Carl Emmerson, Deputy Director at the IFS, said:

“There is no good economic reason to introduce a third tax on income. The government could have easily achieved its aims without adding the complexity that comes with having a third tax. In the short run, the additional revenues may be spent on boosting spending on health and social care. In the longer-run, the hypothecation is an illusion.” 

What do the announcements mean for Scotland, Wales and Northern Ireland?

The short-term increases in NICs and longer-term new health and social care levy will apply in Scotland, Wales and Northern Ireland, as well as England, contributing around £1.9 billion a year to the £14 billion a year raised across the UK. The devolved governments will also receive additional funding via the Barnett formula as a result of the higher funding for health and social care in England – between £1.7 and £2.1 billion a year over the next 3 years. Together with their share of the UK-wide health spending on things such as vaccines, the UK government estimates that around £2.2 billion a year of spending funded by the tax rises will go to Scotland, Wales and Northern Ireland. The fact that they are set to receive more in funding than their residents pay in tax reflects the fact that earnings in the devolved nations, and particularly Wales and Northern Ireland, are lower than in England.

Scotland, Wales and Northern Ireland operate their own health and – more generous – social care systems. Ordinarily, they would be free to spend any funding they receive via the Barnett formula as they see fit, no matter how it is spent in England. However, the Prime Minister said that “we will direct money raised through the levy to their [i.e. Scotland, Wales and Northern Ireland’s] health and social care services”.

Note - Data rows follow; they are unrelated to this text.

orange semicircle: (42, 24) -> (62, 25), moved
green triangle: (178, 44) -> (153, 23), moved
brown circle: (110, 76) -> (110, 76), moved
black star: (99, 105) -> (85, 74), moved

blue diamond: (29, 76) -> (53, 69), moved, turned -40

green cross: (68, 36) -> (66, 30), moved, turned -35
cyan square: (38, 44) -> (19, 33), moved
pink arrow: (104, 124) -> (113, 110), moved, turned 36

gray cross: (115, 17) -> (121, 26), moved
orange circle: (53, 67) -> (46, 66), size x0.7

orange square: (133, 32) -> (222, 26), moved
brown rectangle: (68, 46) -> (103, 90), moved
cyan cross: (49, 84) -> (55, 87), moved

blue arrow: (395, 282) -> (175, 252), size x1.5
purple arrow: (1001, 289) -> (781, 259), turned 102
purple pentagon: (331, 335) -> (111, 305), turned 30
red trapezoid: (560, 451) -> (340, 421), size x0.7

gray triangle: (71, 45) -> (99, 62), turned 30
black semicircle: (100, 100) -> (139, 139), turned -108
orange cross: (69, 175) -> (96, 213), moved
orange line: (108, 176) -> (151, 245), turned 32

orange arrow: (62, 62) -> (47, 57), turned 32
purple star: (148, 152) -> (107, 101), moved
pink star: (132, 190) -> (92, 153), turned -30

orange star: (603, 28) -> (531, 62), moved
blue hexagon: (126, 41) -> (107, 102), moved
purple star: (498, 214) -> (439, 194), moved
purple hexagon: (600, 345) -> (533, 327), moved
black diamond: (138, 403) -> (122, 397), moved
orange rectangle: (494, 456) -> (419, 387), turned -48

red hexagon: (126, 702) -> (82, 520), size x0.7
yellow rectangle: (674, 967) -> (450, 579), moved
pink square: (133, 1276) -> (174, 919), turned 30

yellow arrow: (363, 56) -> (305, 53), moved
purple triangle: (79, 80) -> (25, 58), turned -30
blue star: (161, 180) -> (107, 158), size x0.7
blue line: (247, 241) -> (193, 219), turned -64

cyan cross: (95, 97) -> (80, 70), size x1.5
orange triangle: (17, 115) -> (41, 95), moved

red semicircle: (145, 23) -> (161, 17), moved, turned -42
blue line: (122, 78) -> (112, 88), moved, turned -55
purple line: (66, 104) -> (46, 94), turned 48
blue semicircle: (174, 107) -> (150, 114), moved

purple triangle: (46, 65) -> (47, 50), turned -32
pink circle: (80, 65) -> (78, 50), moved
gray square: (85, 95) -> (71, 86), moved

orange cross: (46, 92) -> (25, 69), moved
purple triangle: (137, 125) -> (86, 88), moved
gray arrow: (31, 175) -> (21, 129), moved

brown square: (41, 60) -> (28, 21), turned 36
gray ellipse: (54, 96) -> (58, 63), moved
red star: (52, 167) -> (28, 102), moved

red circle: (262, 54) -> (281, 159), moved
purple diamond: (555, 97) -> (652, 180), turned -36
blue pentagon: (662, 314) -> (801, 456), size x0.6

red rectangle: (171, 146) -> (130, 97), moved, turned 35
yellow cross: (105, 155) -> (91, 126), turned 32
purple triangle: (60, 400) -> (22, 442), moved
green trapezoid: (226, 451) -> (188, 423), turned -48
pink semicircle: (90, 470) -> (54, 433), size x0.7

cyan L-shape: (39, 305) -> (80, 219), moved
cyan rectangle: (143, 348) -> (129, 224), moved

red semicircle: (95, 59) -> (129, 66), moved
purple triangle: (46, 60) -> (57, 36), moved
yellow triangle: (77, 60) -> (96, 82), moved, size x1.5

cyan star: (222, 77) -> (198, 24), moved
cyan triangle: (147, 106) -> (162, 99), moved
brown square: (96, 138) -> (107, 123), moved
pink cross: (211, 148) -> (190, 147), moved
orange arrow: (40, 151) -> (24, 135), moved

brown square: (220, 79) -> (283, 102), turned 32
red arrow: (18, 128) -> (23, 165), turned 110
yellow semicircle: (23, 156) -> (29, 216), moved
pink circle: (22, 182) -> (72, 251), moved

To do this, the devolved governments will be required to allocate the funding they receive as a result of the levy to the NHS in the same way that they are currently required to allocate funding they receive that is formally from the part of the National Insurance contributions earmarked for the NHS. However, the levy will fund only a small proportion of health and social care spending in the devolved nations – around 6%. This means that the devolved governments could cut how much of their other non-ringfenced funding that they allocate to health and social care if they so wished, to use some of the proceeds of the levy to fund other services or to cut devolved taxes. 

The only way the UK government could stop this is if it were to take control of how much of their other funding that the devolved governments allocate to health and social care services. This would be a big change to existing devolution arrangements, significantly reducing the budgetary autonomy of the devolved governments, given that taken together, health and social care amount to more than half of their spending. 

David Phillips, an associate director at the IFS said: 

“The prime minister has said that the funding the devolved governments in Scotland, Wales and Northern Ireland receive as a result of the health and social care levy will be “directed” by the UK government to health and social care services. However, the devolved governments will still be able to control how they allocate their other funding Therefore they could shift some of this to other services if they so wish – which they might do given that their social care systems are currently more generous than that in England. The only way the UK government could ensure the proceeds of the health and social care levy were used in full to fund increased health and social care spending outside England would be to take much greater control of the devolved governments’ budgets - something the devolved governments would be fiercely critical of.”

Note: This has been edited to correct an error in the previous version around the compensation for employer national insurance contributions in the DHSC budget.